◆ **Work instruction**: Look for the string "iets" in the listing below, then copy every line that has it.

◆ **Data for this exercise**:
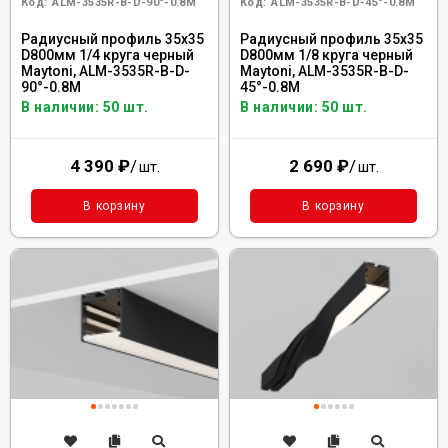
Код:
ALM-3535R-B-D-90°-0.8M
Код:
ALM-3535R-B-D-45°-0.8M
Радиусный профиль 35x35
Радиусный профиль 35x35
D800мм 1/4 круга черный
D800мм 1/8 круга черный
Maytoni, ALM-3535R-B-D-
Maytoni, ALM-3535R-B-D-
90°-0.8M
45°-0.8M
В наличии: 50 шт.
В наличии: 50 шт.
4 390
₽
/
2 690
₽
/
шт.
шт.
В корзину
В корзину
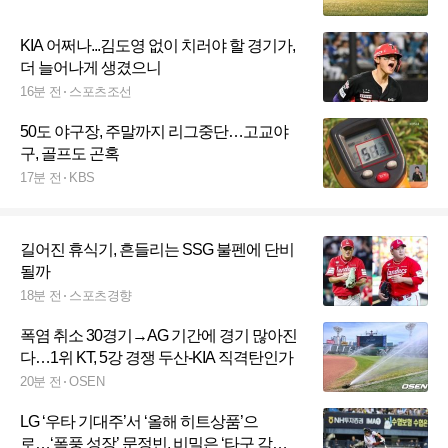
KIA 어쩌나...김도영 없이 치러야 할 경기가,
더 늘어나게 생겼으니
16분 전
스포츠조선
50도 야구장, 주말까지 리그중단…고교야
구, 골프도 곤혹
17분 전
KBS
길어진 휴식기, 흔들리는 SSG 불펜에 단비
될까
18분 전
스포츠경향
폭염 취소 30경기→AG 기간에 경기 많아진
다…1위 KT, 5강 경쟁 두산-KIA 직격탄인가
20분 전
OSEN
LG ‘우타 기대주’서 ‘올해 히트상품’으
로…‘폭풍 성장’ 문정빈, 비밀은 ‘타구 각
...
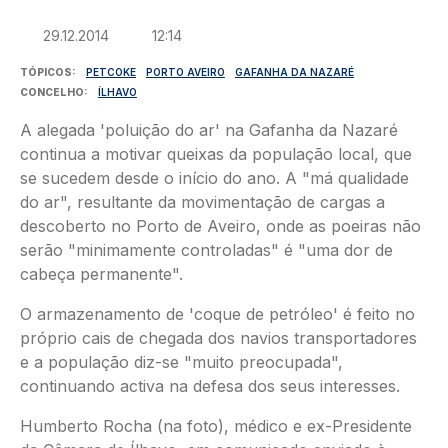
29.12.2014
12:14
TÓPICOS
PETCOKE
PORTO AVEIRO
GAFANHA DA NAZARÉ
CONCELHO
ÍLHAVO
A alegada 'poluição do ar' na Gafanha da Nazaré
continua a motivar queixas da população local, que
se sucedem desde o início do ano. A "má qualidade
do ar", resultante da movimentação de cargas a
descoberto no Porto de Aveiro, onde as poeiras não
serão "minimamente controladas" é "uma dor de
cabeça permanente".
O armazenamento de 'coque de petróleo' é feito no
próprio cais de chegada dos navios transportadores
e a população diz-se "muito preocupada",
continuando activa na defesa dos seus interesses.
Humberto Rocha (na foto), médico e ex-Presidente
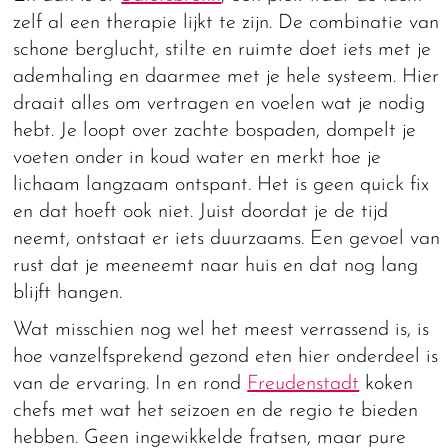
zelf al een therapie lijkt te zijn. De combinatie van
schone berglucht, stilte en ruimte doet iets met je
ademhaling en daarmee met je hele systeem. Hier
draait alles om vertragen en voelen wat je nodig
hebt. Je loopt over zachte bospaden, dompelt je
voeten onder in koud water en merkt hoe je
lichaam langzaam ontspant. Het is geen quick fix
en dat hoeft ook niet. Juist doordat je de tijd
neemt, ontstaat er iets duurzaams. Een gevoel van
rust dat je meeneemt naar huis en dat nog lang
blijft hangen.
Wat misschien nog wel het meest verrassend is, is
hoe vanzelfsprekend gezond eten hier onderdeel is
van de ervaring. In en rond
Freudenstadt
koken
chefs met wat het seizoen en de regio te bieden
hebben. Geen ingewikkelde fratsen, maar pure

◆ **Solution to this problem**:
schone berglucht, stilte en ruimte doet iets met je
neemt, ontstaat er iets duurzaams. Een gevoel van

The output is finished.